Problem requirements –
Please repeat only the stretch of records running from the first line through the line that contains "הזין הנימול ומתחילה".

Records –
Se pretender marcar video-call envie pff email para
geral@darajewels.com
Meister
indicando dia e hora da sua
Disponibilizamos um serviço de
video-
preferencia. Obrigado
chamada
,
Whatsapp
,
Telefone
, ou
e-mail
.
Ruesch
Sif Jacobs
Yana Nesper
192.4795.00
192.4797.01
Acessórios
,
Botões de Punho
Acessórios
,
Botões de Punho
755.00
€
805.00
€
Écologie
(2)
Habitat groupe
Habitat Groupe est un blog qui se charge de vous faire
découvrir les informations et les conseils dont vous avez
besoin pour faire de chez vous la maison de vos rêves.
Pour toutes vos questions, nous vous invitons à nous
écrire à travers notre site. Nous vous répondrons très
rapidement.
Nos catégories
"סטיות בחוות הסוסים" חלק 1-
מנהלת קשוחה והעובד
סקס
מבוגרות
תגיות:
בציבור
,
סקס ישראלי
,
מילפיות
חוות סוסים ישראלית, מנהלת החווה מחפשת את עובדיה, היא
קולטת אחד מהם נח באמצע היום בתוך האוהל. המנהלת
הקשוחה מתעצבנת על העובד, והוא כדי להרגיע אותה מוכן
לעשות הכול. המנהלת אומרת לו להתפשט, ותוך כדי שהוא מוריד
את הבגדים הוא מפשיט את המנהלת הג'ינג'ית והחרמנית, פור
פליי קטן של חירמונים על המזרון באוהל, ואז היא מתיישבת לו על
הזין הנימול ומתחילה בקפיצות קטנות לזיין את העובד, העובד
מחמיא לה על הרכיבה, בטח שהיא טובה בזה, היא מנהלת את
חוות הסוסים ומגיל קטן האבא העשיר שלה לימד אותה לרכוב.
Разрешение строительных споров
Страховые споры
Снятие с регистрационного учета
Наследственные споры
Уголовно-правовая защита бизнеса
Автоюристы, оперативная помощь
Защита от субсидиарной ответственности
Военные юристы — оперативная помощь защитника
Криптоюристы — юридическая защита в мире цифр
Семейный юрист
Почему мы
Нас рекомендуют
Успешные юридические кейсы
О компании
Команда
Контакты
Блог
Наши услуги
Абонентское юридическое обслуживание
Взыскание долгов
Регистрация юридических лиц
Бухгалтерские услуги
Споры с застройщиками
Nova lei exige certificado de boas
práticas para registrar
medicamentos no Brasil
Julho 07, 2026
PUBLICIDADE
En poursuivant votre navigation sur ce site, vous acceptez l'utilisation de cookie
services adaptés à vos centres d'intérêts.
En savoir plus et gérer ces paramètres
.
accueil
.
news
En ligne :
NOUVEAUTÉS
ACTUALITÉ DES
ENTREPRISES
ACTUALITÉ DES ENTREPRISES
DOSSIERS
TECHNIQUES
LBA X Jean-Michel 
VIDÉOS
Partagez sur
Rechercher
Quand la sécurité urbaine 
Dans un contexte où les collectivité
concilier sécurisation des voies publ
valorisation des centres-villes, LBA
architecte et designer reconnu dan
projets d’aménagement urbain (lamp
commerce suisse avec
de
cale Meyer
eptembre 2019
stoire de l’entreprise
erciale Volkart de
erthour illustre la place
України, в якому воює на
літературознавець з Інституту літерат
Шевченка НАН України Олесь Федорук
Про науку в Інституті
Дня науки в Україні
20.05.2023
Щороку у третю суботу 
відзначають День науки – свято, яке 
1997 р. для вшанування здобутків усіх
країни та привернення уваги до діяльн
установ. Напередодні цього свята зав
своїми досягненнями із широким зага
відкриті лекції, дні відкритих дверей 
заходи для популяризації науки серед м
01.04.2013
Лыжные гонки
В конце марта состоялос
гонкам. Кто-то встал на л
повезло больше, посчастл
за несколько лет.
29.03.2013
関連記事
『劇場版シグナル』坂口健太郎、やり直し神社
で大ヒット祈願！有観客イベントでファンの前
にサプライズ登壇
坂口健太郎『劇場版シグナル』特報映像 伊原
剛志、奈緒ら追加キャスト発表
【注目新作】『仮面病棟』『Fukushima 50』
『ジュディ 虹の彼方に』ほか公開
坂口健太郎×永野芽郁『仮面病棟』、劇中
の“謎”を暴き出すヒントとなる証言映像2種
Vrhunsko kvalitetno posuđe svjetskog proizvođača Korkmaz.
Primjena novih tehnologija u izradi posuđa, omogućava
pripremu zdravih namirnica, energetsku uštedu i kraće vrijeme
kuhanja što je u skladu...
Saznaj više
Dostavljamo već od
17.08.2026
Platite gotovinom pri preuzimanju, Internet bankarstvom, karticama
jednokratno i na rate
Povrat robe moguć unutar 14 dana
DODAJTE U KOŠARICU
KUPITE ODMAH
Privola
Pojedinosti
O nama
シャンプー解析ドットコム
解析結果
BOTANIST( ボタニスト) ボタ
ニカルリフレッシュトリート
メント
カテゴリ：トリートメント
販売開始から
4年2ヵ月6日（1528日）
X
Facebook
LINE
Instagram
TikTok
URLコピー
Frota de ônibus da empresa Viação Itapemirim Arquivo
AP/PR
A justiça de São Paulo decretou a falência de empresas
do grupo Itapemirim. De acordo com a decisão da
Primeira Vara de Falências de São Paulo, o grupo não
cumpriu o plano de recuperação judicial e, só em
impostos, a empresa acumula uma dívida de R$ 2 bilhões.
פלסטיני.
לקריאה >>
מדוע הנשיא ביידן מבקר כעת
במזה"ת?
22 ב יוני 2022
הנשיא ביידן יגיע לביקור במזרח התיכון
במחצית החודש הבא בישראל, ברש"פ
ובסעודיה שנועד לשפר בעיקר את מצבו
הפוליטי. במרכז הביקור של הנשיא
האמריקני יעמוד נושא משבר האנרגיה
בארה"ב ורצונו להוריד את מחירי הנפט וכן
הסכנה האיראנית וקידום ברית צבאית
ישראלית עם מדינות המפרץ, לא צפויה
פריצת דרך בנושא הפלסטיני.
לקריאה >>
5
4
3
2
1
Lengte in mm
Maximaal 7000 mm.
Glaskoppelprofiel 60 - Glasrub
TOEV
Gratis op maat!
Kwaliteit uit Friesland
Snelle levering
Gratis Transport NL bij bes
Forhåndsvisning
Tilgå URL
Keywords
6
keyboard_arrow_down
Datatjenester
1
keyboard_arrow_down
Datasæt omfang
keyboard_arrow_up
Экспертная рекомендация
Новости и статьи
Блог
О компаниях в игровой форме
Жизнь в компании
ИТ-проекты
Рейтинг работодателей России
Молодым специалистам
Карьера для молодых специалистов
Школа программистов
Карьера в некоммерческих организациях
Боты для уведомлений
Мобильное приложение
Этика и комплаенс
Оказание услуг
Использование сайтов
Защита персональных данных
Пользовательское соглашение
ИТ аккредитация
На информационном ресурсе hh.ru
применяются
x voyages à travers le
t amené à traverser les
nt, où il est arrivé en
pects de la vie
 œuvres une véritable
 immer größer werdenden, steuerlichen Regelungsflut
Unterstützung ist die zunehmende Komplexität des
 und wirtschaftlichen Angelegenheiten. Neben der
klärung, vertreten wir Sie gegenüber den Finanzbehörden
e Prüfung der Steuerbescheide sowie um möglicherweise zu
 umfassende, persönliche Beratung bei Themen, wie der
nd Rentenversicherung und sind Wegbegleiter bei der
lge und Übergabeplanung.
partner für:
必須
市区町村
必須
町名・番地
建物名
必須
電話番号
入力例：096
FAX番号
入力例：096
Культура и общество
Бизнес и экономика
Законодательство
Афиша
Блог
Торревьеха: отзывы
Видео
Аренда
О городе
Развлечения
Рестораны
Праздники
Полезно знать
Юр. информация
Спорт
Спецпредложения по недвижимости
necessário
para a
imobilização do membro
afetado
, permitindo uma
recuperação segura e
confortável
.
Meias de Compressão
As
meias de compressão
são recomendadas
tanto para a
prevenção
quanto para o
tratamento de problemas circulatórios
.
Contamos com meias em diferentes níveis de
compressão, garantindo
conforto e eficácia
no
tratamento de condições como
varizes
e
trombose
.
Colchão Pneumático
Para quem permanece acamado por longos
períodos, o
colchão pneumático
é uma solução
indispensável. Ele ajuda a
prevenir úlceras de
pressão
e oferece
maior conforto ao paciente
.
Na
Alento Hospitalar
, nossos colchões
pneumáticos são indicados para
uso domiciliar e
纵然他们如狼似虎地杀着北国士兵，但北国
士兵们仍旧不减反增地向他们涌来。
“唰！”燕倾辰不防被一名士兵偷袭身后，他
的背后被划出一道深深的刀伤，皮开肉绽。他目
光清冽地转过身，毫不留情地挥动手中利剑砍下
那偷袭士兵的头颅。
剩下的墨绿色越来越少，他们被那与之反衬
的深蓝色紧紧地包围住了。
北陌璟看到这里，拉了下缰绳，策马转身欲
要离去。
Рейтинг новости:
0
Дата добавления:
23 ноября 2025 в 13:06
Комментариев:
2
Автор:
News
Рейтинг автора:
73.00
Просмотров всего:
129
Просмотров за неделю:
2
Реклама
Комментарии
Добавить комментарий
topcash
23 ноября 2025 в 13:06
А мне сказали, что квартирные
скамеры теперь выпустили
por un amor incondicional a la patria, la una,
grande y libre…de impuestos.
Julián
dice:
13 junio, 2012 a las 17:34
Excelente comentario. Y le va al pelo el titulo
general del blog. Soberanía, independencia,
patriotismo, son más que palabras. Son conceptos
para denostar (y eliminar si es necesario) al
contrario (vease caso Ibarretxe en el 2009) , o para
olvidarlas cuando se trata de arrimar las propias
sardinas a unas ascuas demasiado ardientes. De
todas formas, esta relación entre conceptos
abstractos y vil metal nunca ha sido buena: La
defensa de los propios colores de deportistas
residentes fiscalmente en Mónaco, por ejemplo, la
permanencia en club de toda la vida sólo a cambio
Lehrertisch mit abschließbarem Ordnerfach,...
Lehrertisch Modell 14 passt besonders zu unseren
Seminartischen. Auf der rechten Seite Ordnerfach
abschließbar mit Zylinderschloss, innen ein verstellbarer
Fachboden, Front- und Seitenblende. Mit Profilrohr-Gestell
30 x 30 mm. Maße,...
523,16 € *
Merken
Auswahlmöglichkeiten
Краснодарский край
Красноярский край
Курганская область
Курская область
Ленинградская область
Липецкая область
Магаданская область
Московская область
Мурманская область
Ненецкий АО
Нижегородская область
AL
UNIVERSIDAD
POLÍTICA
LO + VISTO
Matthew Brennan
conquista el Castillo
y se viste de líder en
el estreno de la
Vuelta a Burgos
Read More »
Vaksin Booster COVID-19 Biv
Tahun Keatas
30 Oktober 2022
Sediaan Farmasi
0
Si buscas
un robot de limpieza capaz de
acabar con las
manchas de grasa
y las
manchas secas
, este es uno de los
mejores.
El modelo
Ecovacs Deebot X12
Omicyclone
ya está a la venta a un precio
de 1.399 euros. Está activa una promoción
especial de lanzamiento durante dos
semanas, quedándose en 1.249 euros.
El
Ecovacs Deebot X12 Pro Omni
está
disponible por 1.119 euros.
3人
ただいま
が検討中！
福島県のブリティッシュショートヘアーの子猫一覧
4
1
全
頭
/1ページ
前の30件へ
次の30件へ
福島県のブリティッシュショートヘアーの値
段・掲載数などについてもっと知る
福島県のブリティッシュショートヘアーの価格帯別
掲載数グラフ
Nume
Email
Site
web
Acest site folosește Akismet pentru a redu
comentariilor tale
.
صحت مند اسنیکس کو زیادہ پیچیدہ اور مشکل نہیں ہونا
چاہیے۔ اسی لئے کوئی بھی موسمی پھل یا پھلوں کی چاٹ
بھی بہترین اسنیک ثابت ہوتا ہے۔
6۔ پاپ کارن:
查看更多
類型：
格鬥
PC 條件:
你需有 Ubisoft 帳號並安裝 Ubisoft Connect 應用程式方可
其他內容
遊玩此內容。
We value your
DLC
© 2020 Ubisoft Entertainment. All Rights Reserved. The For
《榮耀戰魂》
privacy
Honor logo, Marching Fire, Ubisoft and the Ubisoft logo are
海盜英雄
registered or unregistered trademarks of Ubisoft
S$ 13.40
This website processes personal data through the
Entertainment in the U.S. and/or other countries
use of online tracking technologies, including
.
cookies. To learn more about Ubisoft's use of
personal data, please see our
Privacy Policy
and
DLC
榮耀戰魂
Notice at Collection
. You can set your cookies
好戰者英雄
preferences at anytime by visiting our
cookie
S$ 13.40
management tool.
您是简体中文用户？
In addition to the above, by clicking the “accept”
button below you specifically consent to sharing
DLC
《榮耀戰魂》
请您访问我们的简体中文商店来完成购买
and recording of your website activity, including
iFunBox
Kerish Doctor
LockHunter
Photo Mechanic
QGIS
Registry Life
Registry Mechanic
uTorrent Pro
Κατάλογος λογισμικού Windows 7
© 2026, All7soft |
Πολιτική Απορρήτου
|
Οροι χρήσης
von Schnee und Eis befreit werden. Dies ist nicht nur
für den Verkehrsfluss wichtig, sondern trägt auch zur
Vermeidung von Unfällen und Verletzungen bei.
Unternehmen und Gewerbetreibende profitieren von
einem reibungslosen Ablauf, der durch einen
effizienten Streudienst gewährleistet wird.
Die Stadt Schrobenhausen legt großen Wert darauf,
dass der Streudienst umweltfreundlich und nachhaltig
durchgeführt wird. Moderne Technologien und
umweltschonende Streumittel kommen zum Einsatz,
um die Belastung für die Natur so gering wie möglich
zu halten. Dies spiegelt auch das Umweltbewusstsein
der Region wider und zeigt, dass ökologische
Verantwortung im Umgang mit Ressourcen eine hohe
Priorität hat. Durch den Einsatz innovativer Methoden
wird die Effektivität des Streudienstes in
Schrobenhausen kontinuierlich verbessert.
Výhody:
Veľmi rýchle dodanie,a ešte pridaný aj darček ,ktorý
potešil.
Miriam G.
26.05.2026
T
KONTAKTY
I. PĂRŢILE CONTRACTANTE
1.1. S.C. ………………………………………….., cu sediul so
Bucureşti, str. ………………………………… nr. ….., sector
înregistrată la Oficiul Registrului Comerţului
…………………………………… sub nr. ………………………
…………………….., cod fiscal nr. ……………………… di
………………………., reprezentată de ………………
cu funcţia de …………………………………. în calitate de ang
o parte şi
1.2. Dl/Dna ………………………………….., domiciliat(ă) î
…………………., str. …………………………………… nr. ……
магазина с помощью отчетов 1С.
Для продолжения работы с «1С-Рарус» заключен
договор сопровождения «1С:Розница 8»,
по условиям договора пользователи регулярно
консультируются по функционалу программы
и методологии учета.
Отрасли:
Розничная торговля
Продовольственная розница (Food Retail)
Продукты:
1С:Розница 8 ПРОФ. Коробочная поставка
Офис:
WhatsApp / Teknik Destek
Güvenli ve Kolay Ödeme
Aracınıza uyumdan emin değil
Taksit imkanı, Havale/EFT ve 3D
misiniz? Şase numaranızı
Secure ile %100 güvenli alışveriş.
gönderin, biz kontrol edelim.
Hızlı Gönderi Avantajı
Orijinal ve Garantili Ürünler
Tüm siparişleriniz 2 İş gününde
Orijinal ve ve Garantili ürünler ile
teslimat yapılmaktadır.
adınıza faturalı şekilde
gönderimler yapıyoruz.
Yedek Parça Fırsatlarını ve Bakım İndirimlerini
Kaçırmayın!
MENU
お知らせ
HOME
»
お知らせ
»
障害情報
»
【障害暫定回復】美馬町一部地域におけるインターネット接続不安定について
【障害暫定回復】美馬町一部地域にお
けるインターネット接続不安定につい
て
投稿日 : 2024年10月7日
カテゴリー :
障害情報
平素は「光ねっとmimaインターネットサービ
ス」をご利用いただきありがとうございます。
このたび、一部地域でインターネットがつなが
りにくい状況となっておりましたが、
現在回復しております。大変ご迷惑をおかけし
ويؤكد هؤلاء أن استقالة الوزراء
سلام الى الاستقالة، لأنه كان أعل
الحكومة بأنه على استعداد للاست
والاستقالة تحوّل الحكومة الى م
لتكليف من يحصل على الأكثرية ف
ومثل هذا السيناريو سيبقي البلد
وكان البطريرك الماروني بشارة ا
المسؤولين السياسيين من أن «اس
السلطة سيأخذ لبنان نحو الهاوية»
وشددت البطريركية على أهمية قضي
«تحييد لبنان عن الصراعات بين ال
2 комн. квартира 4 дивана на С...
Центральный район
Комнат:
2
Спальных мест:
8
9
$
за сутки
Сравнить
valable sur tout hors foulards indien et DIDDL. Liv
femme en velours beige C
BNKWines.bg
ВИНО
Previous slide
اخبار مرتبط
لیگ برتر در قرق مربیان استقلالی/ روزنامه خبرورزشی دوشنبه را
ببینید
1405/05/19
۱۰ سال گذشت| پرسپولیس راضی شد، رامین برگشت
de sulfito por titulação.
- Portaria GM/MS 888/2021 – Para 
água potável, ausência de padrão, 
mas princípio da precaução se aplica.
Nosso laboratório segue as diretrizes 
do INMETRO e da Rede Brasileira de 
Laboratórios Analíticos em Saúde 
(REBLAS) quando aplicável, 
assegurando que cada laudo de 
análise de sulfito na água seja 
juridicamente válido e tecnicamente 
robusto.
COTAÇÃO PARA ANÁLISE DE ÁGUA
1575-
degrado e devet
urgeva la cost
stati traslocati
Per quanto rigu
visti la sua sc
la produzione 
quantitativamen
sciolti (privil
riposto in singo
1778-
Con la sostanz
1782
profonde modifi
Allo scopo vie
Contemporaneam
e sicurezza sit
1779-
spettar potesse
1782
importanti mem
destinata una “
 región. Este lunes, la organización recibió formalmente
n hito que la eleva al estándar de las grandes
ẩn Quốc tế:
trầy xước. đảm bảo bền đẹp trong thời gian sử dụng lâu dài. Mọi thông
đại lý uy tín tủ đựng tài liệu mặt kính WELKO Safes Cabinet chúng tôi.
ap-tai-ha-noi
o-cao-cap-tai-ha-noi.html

Solution to this exercise –
Se pretender marcar video-call envie pff email para
geral@darajewels.com
Meister
indicando dia e hora da sua
Disponibilizamos um serviço de
video-
preferencia. Obrigado
chamada
,
Whatsapp
,
Telefone
, ou
e-mail
.
Ruesch
Sif Jacobs
Yana Nesper
192.4795.00
192.4797.01
Acessórios
,
Botões de Punho
Acessórios
,
Botões de Punho
755.00
€
805.00
€
Écologie
(2)
Habitat groupe
Habitat Groupe est un blog qui se charge de vous faire
découvrir les informations et les conseils dont vous avez
besoin pour faire de chez vous la maison de vos rêves.
Pour toutes vos questions, nous vous invitons à nous
écrire à travers notre site. Nous vous répondrons très
rapidement.
Nos catégories
"סטיות בחוות הסוסים" חלק 1-
מנהלת קשוחה והעובד
סקס
מבוגרות
תגיות:
בציבור
,
סקס ישראלי
,
מילפיות
חוות סוסים ישראלית, מנהלת החווה מחפשת את עובדיה, היא
קולטת אחד מהם נח באמצע היום בתוך האוהל. המנהלת
הקשוחה מתעצבנת על העובד, והוא כדי להרגיע אותה מוכן
לעשות הכול. המנהלת אומרת לו להתפשט, ותוך כדי שהוא מוריד
את הבגדים הוא מפשיט את המנהלת הג'ינג'ית והחרמנית, פור
פליי קטן של חירמונים על המזרון באוהל, ואז היא מתיישבת לו על
הזין הנימול ומתחילה בקפיצות קטנות לזיין את העובד, העובד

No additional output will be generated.